After toiling away in a laboratory for nearly a quarter of a century, Dr. Chil-Yong Kang and his team of researchers are one step closer to injecting Western’s reputation with a dose of global significance.
In December, Kang announced his HIV vaccine had been approved by the United States Food and Drug Administration to begin human clinical trials this January—an important milestone for the only vaccine of its kind in Canada.
“We have done all the animal studies, testing in small animals all the way up to non-human primates,” Kang said, emphasizing that the immune response in animals showed very encouraging results. “However, HIV does not cause disease in any known animals—there is no model to study—therefore, we have to try out [the vaccine] in humans.”
At this point, Kang said he can only assume humans will react similarly to the vaccine.
The vaccine works in the sense that it contains no live virus, but a killed whole virus. This process involves producing the HIV virus and then killing the virus. The virus is then introduced to the human body and the human body will react by producing antibodies to protect against infection.
The entire testing process, which involves three phases of human clinical trials, will take roughly five years as researchers cannot purposefully infect subjects with the HIV virus, according to Kang.
“Once we vaccinate people we have to wait for the natural infection. We cannot challenge them with a live virus. It is unethical.”
An estimated 1,100 HIV positive individuals live within Middlesex, Oxford, Perth, Elgin, Huron and Lambton counties, while the worldwide estimate places 34 million people living with the virus—of which 23 million are sub-Saharan Africans.
HIV/AIDS is currently treated with antiretroviral drugs, first developed in the 1990s, which help prolong the life of a person living with the virus.
“It is not a cure, but it can stop people from becoming ill for many years,” Brian Lester, executive director of London’s Regional HIV/AIDS Connection, explained.
Thus, news that Western has a vaccine approved for human trials is very hopeful for those in the community depending on antiretroviral drugs, Lester said.
“The potential development of a successful preventative vaccine is something that [we] and I imagine the rest of the community would be very proud of,” Lester observed. “Given the global implications, I’m sure London’s global profile would soar.”
But Lester and local HIV positive citizens aren’t the only ones tracking Kang’s vaccine.
Claire Holloway Wadhwani is the executive director of the Canada Africa Partnership on AIDS, a non-profit dedicated to reducing the spread of HIV/AIDS in Africa and providing support to those both living with and affected by the virus. One of her roles is to act as a curator of information about HIV research worldwide.
With 23 million people suffering from AIDS in Africa and an estimated 11 million orphaned children, the virus has reached crisis levels on the continent.
While a lot of work has been done to make treatment drugs more affordable for Africans, Wadhwani said, the annual cost for only one person is still $300 a year, meaning a vaccine would have great implications.
“We’re obviously following very closely the developments with the vaccine trials coming out of [Western],” Wadhwani said, adding she strives to keep partners on the ground in Africa informed of such developments so they’re aware of what may be “coming down the pipe in the coming years.”
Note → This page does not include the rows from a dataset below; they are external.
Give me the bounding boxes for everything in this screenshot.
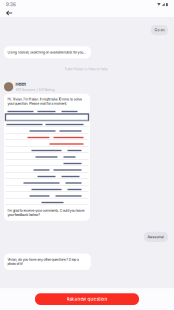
- staticText: Using Toolset, searching on available tu…: [7, 50, 86, 54]
- staticText: Helen: [16, 82, 26, 87]
- button[interactable]: Ask a new question: [35, 293, 139, 305]
- button[interactable]: Awesome!: [144, 232, 168, 242]
- button[interactable]: Back: [0, 9, 19, 17]
- staticText: Hi, Vivian. I'm Helen. It might take 10 …: [7, 97, 82, 106]
- staticText: Go on: [154, 28, 164, 32]
- staticText: 501 Answers | 4.9 Rating: [16, 88, 55, 92]
- staticText: 9:36: [6, 2, 16, 7]
- staticText: Tutor Helen is here to help: [64, 67, 108, 71]
- staticText: Ask a new question: [66, 296, 108, 302]
- staticText: Vivian, do you have any other questions?…: [7, 258, 79, 266]
- button[interactable]: Go on: [151, 25, 168, 35]
- staticText: Awesome!: [147, 235, 164, 239]
- staticText: I'm glad to receive your comments. Could…: [7, 208, 85, 217]
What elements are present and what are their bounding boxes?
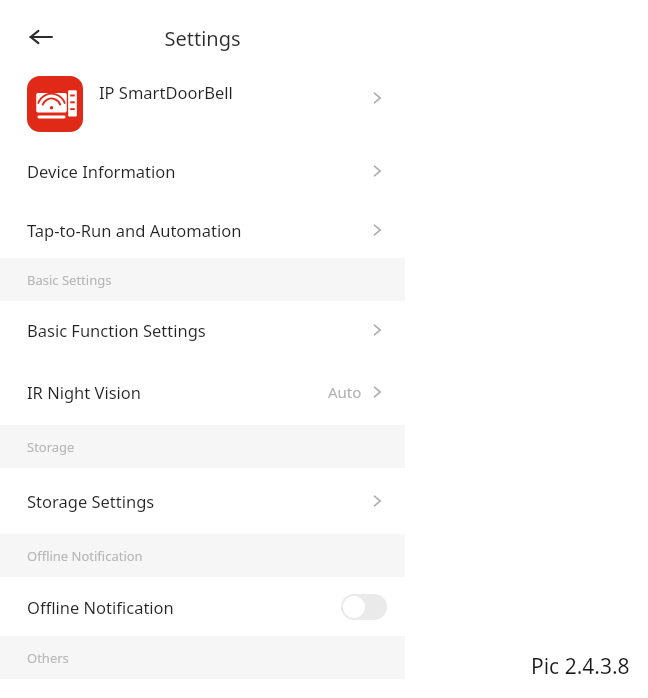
staticText: Device Information <box>27 160 176 182</box>
button[interactable]: IP SmartDoorBell <box>0 68 405 140</box>
staticText: Auto <box>328 382 362 402</box>
staticText: Storage Settings <box>27 490 155 512</box>
button[interactable]: Offline Notification <box>0 577 405 636</box>
staticText: Storage <box>27 438 75 456</box>
staticText: Settings <box>0 25 405 52</box>
staticText: Tap-to-Run and Automation <box>27 219 242 241</box>
staticText: Others <box>27 649 69 667</box>
button[interactable]: IR Night Vision <box>0 358 405 425</box>
staticText: IP SmartDoorBell <box>99 81 233 103</box>
staticText: IR Night Vision <box>27 381 142 403</box>
button[interactable]: Device Information <box>0 140 405 201</box>
staticText: Basic Function Settings <box>27 319 206 341</box>
staticText: Offline Notification <box>27 596 174 618</box>
button[interactable]: Offline Notification switch, off <box>341 594 387 620</box>
staticText: Basic Settings <box>27 271 112 289</box>
button[interactable]: Storage Settings <box>0 468 405 534</box>
staticText: Offline Notification <box>27 547 143 565</box>
button[interactable]: Back <box>21 17 61 57</box>
button[interactable]: Basic Function Settings <box>0 301 405 358</box>
button[interactable]: Tap-to-Run and Automation <box>0 201 405 258</box>
staticText: Pic 2.4.3.8 <box>531 652 630 681</box>
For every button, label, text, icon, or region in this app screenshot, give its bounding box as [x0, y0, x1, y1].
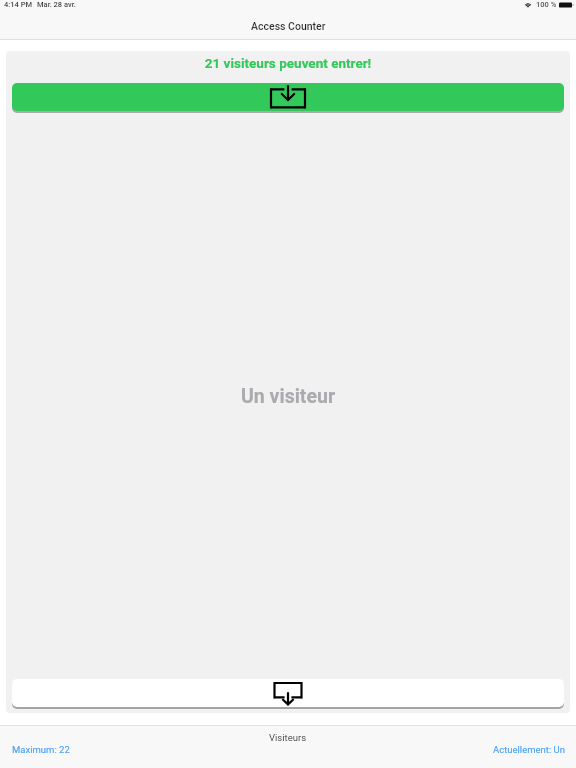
- staticText: Un visiteur: [241, 385, 336, 408]
- staticText: Mar. 28 avr.: [37, 0, 76, 9]
- staticText: 21 visiteurs peuvent entrer!: [6, 55, 570, 71]
- staticText: 100 %: [536, 0, 557, 9]
- other: Entrer: [268, 85, 308, 109]
- button[interactable]: Sortie d'un visiteur: [12, 679, 564, 707]
- other: Sortir: [268, 681, 308, 705]
- button[interactable]: Entrée d'un visiteur: [12, 83, 564, 111]
- staticText: 4:14 PM: [4, 0, 33, 9]
- staticText: Access Counter: [251, 20, 326, 32]
- button[interactable]: Maximum: 22: [12, 744, 70, 755]
- staticText: Visiteurs: [269, 732, 307, 743]
- button[interactable]: Actuellement: Un: [493, 744, 565, 755]
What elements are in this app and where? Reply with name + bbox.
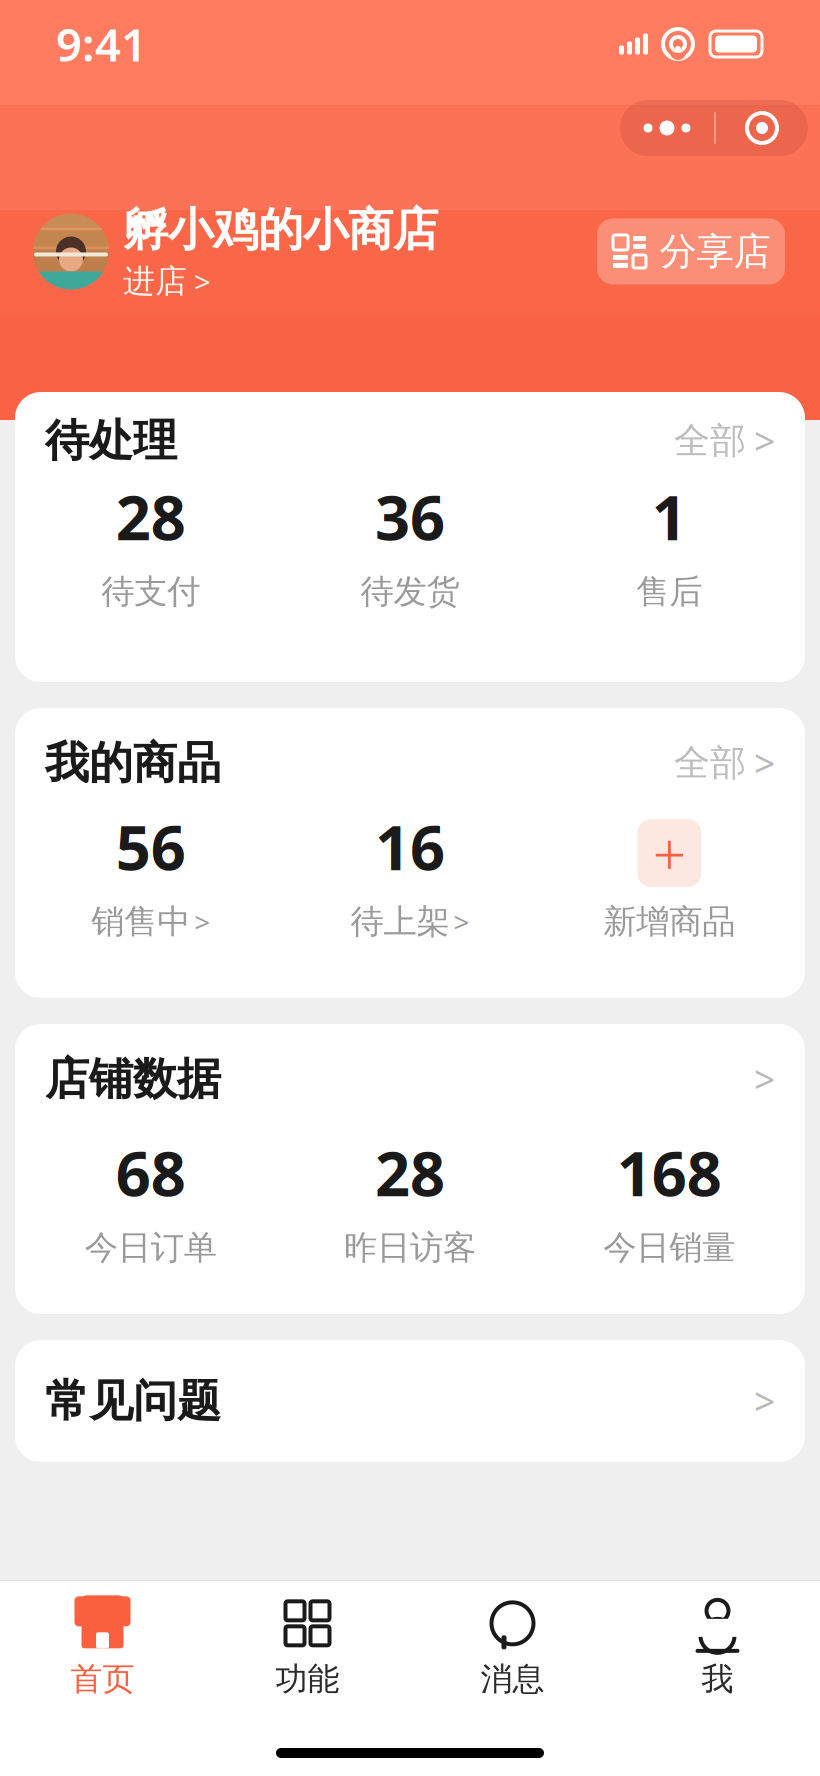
staticText: > xyxy=(754,1376,775,1426)
button[interactable]: 全部 xyxy=(674,741,775,785)
staticText: > xyxy=(754,738,775,788)
staticText: 36 xyxy=(375,476,445,557)
button[interactable]: 28 xyxy=(21,476,280,612)
staticText: 我 xyxy=(702,1659,734,1699)
staticText: 今日订单 xyxy=(85,1227,217,1268)
staticText: 16 xyxy=(375,806,445,887)
staticText: 店铺数据 xyxy=(45,1052,221,1106)
button[interactable]: 常见问题 xyxy=(15,1340,805,1462)
staticText: > xyxy=(194,262,211,301)
staticText: 168 xyxy=(617,1132,722,1213)
button[interactable]: Open 店铺数据 xyxy=(754,1057,775,1101)
button[interactable]: 28 xyxy=(280,1132,540,1268)
staticText: 孵小鸡的小商店 xyxy=(123,202,438,258)
staticText: 常见问题 xyxy=(45,1374,221,1428)
staticText: 新增商品 xyxy=(603,901,735,942)
staticText: 28 xyxy=(375,1132,445,1213)
button[interactable]: More xyxy=(620,100,714,156)
staticText: 消息 xyxy=(480,1659,544,1699)
staticText: > xyxy=(754,416,775,466)
staticText: > xyxy=(454,903,470,940)
button[interactable]: Close xyxy=(716,100,808,156)
staticText: 全部 xyxy=(674,419,746,463)
staticText: 68 xyxy=(116,1132,186,1213)
button[interactable]: 我 xyxy=(615,1593,820,1703)
staticText: 售后 xyxy=(636,571,702,612)
staticText: 昨日访客 xyxy=(344,1227,476,1268)
staticText: 分享店 xyxy=(660,229,770,274)
button[interactable]: 168 xyxy=(540,1132,799,1268)
button[interactable]: 首页 xyxy=(0,1593,205,1703)
button[interactable]: 56 xyxy=(21,806,280,942)
button[interactable]: 16 xyxy=(280,806,540,942)
staticText: 待发货 xyxy=(360,571,460,612)
staticText: 今日销量 xyxy=(603,1227,735,1268)
staticText: > xyxy=(754,1054,775,1104)
staticText: 全部 xyxy=(674,741,746,785)
staticText: 待处理 xyxy=(45,414,177,468)
button[interactable]: 全部 xyxy=(674,419,775,463)
staticText: 1 xyxy=(652,476,687,557)
staticText: + xyxy=(653,814,686,892)
staticText: 待上架 xyxy=(350,901,450,942)
button[interactable]: 36 xyxy=(280,476,540,612)
button[interactable]: 68 xyxy=(21,1132,280,1268)
staticText: 56 xyxy=(116,806,186,887)
staticText: 销售中 xyxy=(91,901,190,942)
button[interactable]: 分享店 xyxy=(597,218,785,284)
button[interactable]: 孵小鸡的小商店 xyxy=(33,202,438,301)
button[interactable]: + xyxy=(540,819,799,942)
button[interactable]: 消息 xyxy=(410,1593,615,1703)
button[interactable]: 功能 xyxy=(205,1593,410,1703)
staticText: 首页 xyxy=(70,1659,134,1699)
staticText: 进店 xyxy=(123,262,187,301)
staticText: 功能 xyxy=(276,1659,340,1699)
staticText: > xyxy=(194,903,210,940)
staticText: 28 xyxy=(116,476,186,557)
staticText: 9:41 xyxy=(56,14,147,74)
staticText: 我的商品 xyxy=(45,736,221,790)
staticText: 待支付 xyxy=(101,571,200,612)
button[interactable]: 1 xyxy=(540,476,799,612)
But reaching the human trial stage isn’t any predictor of a vaccine’s success, according to Kang, and researchers still have a long way to go before the vaccine is cleared for public distribution.
Many HIV vaccines have made it to the first phase of human trials and failed, never moving on to the second phase.
In fact, Kang recalled three major HIV vaccines have made it to phrase three of human trials in the past ten years—and all failed in the final stage.
But FDA approval is definitely the first step, Kang commented.
“It is very important to us to have this approval from FDA to try out our vaccines in humans. This will certainly put Western on the map for the development of the possible HIV vaccine,” Kang concluded.